La calle Alzira de Valencia, en el barrio de Abastos, es un ejemplo de proliferación de negocios. En apenas cincuenta metros se han abierto dos cafeterías en el último año. Fulgencio Alcón, de 52 años de edad y padre de dos hijos ya mayores, es el dueño de una de ellas.

Según cuenta, sus profesión es la de engastador de oro (el joyero que coloca la piedra preciosa sobre la pieza de metal), pero durante mucho tiempo tuvo un restaurante con otro socio.

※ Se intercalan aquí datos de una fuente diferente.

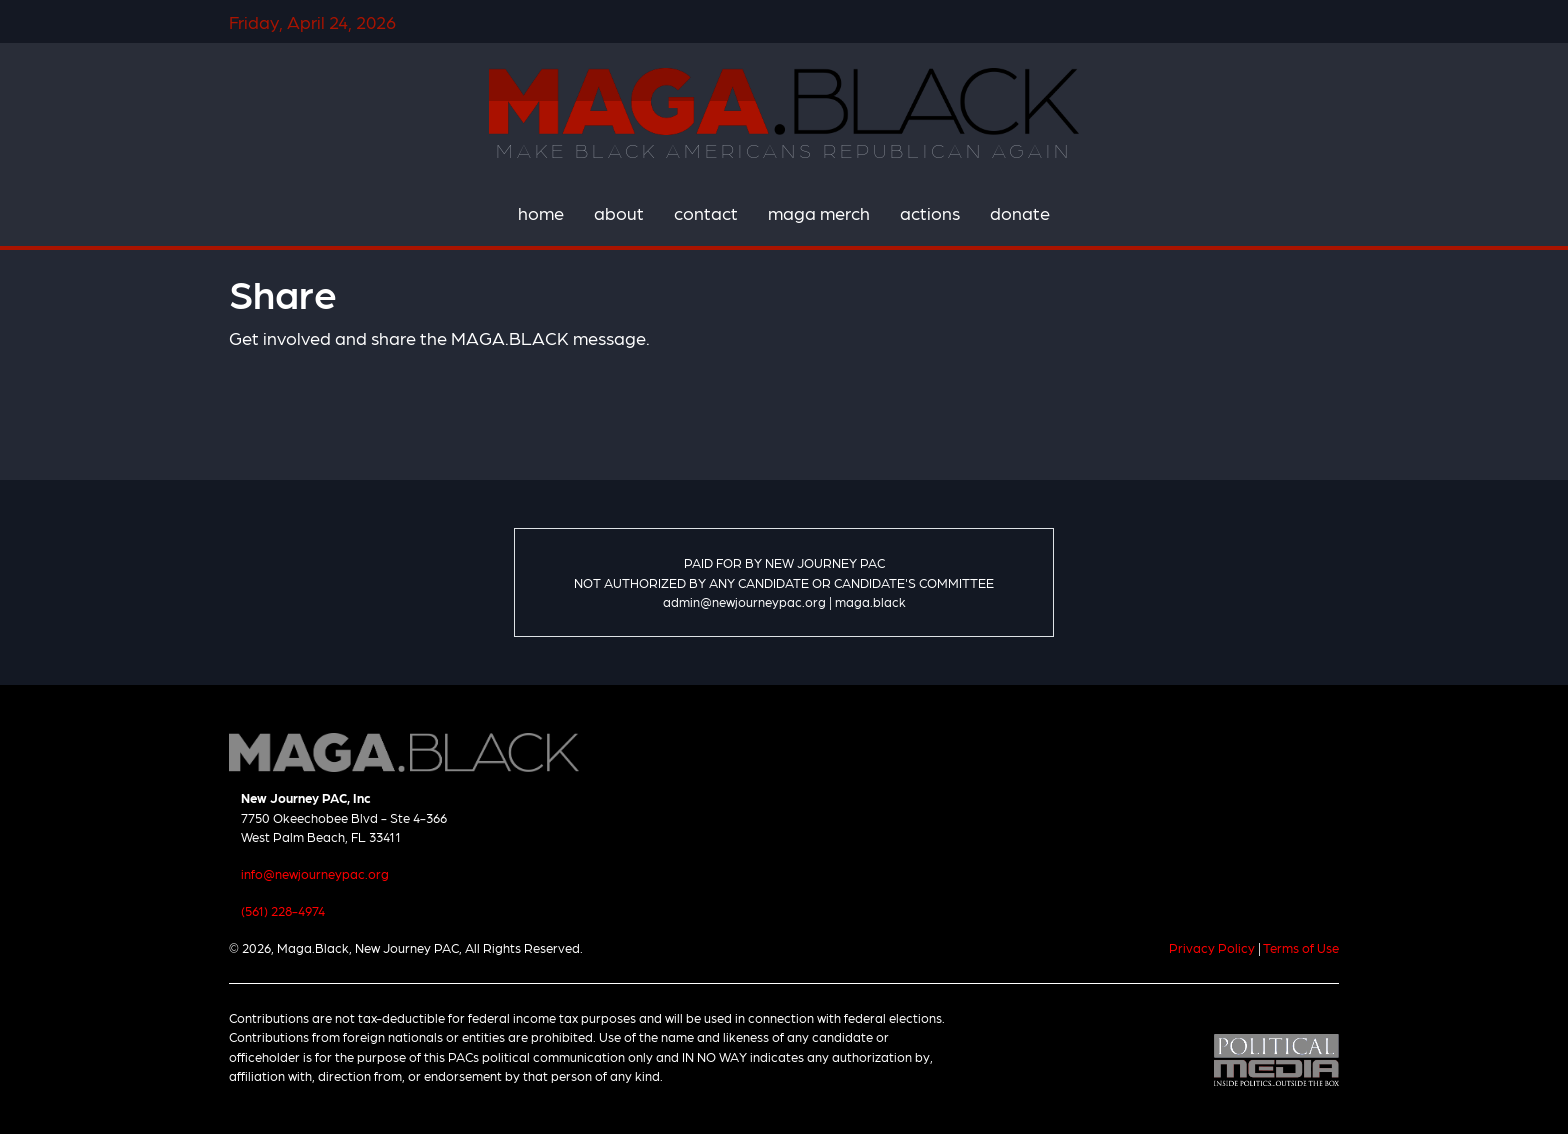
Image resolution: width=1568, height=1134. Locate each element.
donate (1020, 212)
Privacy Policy (1212, 947)
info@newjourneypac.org (315, 873)
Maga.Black (784, 101)
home (541, 212)
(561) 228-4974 (283, 910)
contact (706, 212)
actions (930, 212)
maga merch (819, 212)
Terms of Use (1301, 947)
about (619, 212)
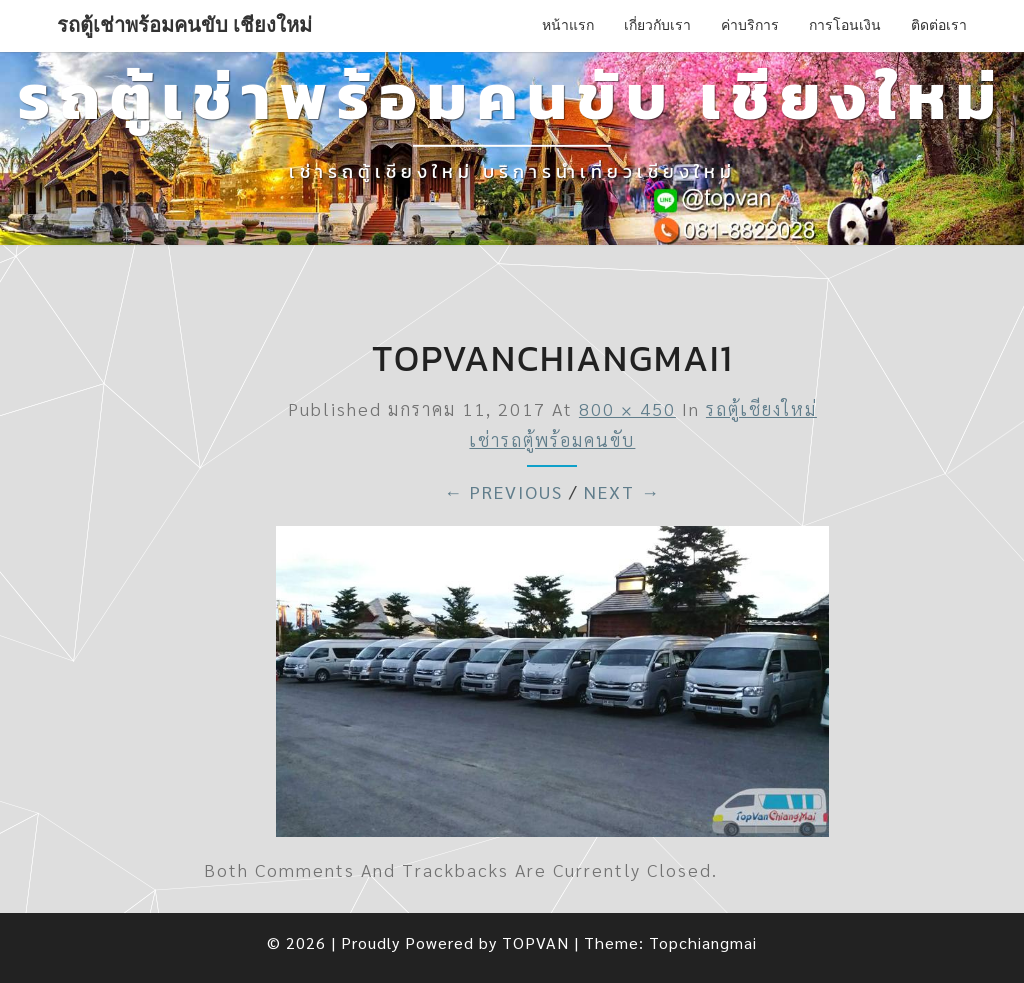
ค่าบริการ (750, 25)
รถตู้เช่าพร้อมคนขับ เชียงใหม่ (184, 25)
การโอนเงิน (845, 25)
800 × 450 (627, 408)
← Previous (503, 491)
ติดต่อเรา (939, 25)
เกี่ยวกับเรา (657, 25)
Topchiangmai (703, 942)
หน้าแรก (568, 25)
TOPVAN (535, 942)
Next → (622, 491)
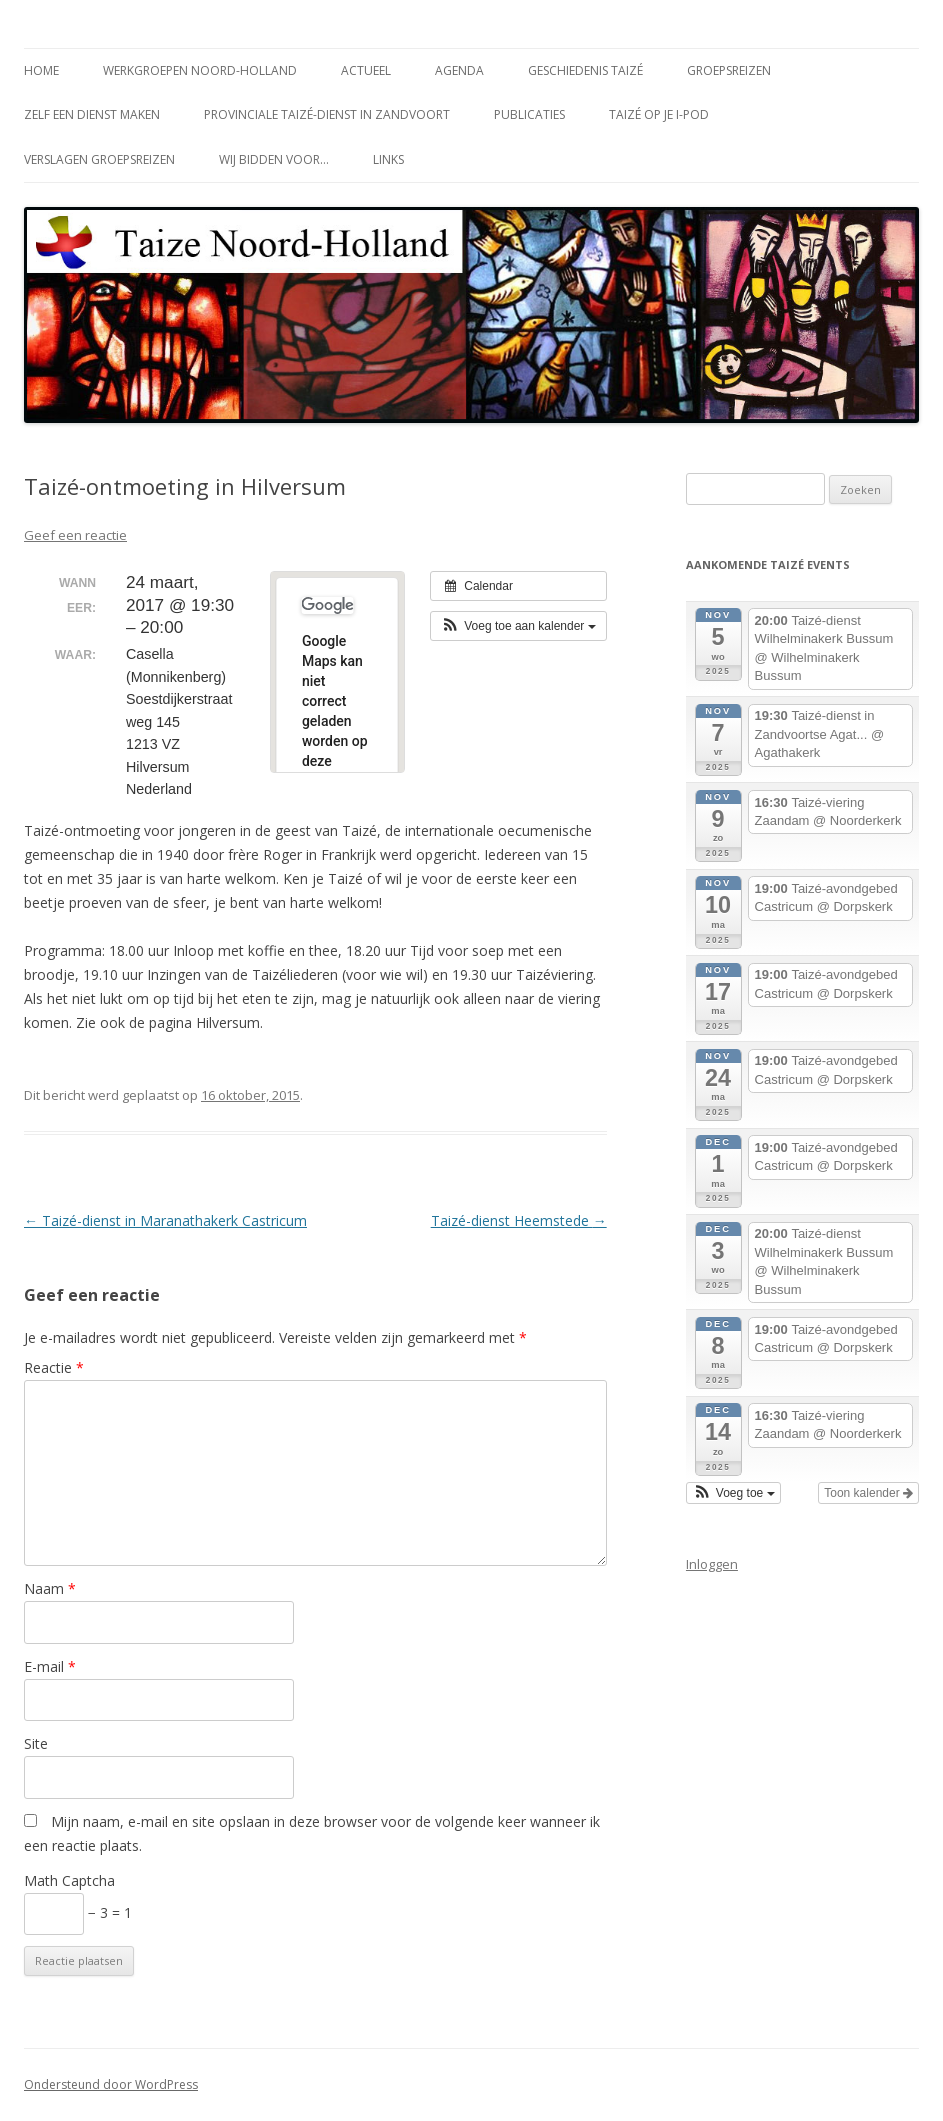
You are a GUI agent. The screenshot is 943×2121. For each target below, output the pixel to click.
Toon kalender (868, 1493)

Eso fue hasta el año 2008, cuando la crisis acabó con su medio de vida y tuvo que buscar otro empleo. Durante algún tiempo trabajó como pintor a media jornada, pero «no era nada firme y había que buscar una solución. Con 52 años ya no hay quien te dé trabajo», sentencia.

Fulgencio pensó entonces que «una buena salida» sería abrir una pequeña cafetería, un mundo que no le es ajeno en absoluto, así que con «el poquito dinero que tenía ahorrado y la ayuda de algún familiar» se hizo con este local, que además llevaba un año sin dar producción a su dueño por un problema judicial con el anterior inquilino.

Después de hacerle una pequeña reforma y ponerse en marcha, asegura que las cosas «van aguantando». Puede decirse que va «A trancas y barrancas», como se llama el bar. Y es que «bien no le va a nadie», dice, pues «hay mucha competencia y la gente no sale o sale muy poco».

Su única arma, pues, es el trabajo y echarle horas al negocio, cosa que, por otra parte, no le asusta. Fulgencio cuenta que empezó a trabajar a los 14 años y no puede estar sin hacer nada. Al revés, «lo que me asusta es no trabajar», dice. Dadas las circunstancias le gustaría, incluso, que éste fuera el negocio definitivo de su vida, algo que en estos tiempos es difícil de predecir.

En sus propios clientes ve cada día las situaciones que se están viviendo con motivo de la crisis. «Aquí viene uno que lo está pasando mal —relata—. Está parado, con una hija y apenas tiene ayuda. Es horrible ver a la gente tan necesitada», comenta.